Cette interrogation, souvent formulée avant même le début des activités, illustre un phénomène préoccupant : la participation semble parfois motivée davantage par l’indemnité que par l’engagement civique.
Pourtant, ces ateliers existent avant tout pour renforcer les compétences citoyennes et encourager la participation active à la vie publique. Une question essentielle s’impose donc : participons-nous pour apprendre ou simplement pour gagner ?
Le perdiem : un outil de soutien mais à ne pas survaloriser.
Il serait injuste de nier le rôle des perdiem. Pour de nombreux jeunes, participer à un atelier implique :
- payer le transport ;
- consacrer du temps ;
- suspendre une activité génératrice de revenus.
Dans ce contexte, le perdiem est un soutien légitime qui favorise l’inclusion.
Cependant, le problème apparaît lorsque cette indemnité devient la motivation principale. L’objectif de formation et de développement citoyen passe alors au second plan.
La dérive : quand la motivation financière prime.
Dans certaines situations, la “culture du perdiem” s’installe. L’intérêt pour le contenu diminue, et la participation devient conditionnée par la présence d’une indemnité.
Cela pose une question fondamentale : l’engagement citoyen peut-il être conditionné par l’argent ?
Lorsque cela devient le cas, les ateliers perdent leur sens et leur impact.
L’engagement civique : une responsabilité durable.
La citoyenneté repose sur la responsabilité et l’action. Participer à un atelier, c’est investir dans son développement personnel et dans celui de sa communauté.
- La vraie valeur réside dans :
- les compétences acquises ;
- les idées partagées ;
les actions mises en œuvre après.
Le perdiem doit rester un moyen, jamais une finalité.

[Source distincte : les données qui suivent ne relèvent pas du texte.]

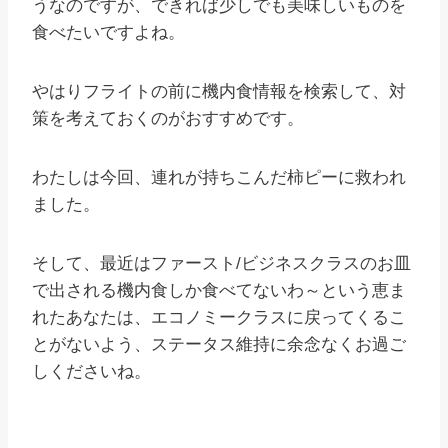
うなのですが、できれば少しでも美味しいものを
食べたいですよね。
やはりフライトの前に機内食情報を検索して、対
策を考えておくのがおすすめです。
わたしは今回、連れが持ちこんだ柿ピーに救われ
ました。
そして、最近はファースト/ビジネスクラスのお皿
で出される機内食しか食べてないわ～という恵ま
れたあなたは、エコノミークラスに戻ってくるこ
とがないよう、ステータス維持に余念なくお過ご
しくださいね。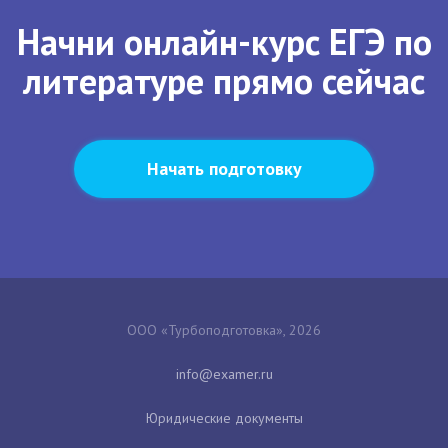
Начни онлайн-курс ЕГЭ по
литературе прямо сейчас
Начать подготовку
ООО «Турбоподготовка», 2026
Юридические документы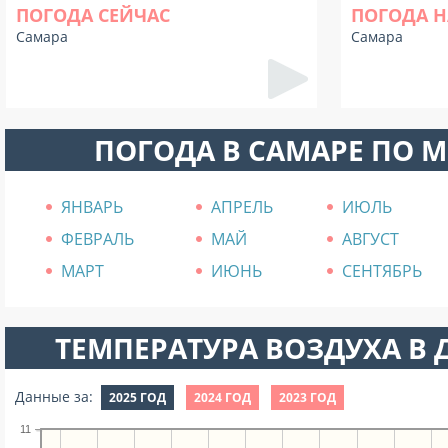
ПОГОДА СЕЙЧАС
ПОГОДА Н
Самара
Самара
ПОГОДА В САМАРЕ ПО 
ЯНВАРЬ
АПРЕЛЬ
ИЮЛЬ
ФЕВРАЛЬ
МАЙ
АВГУСТ
МАРТ
ИЮНЬ
СЕНТЯБРЬ
ТЕМПЕРАТУРА ВОЗДУХА В Д
Данные за:
2025 ГОД
2024 ГОД
2023 ГОД
11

Repenser notre rapport aux perdiem
Il ne s’agit pas de supprimer les perdiem, mais de rééquilibrer leur place.
Une citoyenneté forte exige un changement de mentalité : s’engager d’abord pour contribuer, et non pour recevoir.
Les ateliers citoyens sont des espaces de transformation. Le perdiem peut faciliter la participation, mais il ne doit jamais en être la raison principale.
Une citoyenneté authentique se mesure à l’impact que nous créons, pas à l’indemnité que nous recevons.
Replaçons la conscience civique au cœur de notre engagement.
Il est temps de replacer la dimension civique au centre de notre engagement, se former, participer, partager et agir pour le bien commun doit être la motivation première, car c’est ainsi que nous contribuons réellement à la construction d’une société plus responsable et plus juste.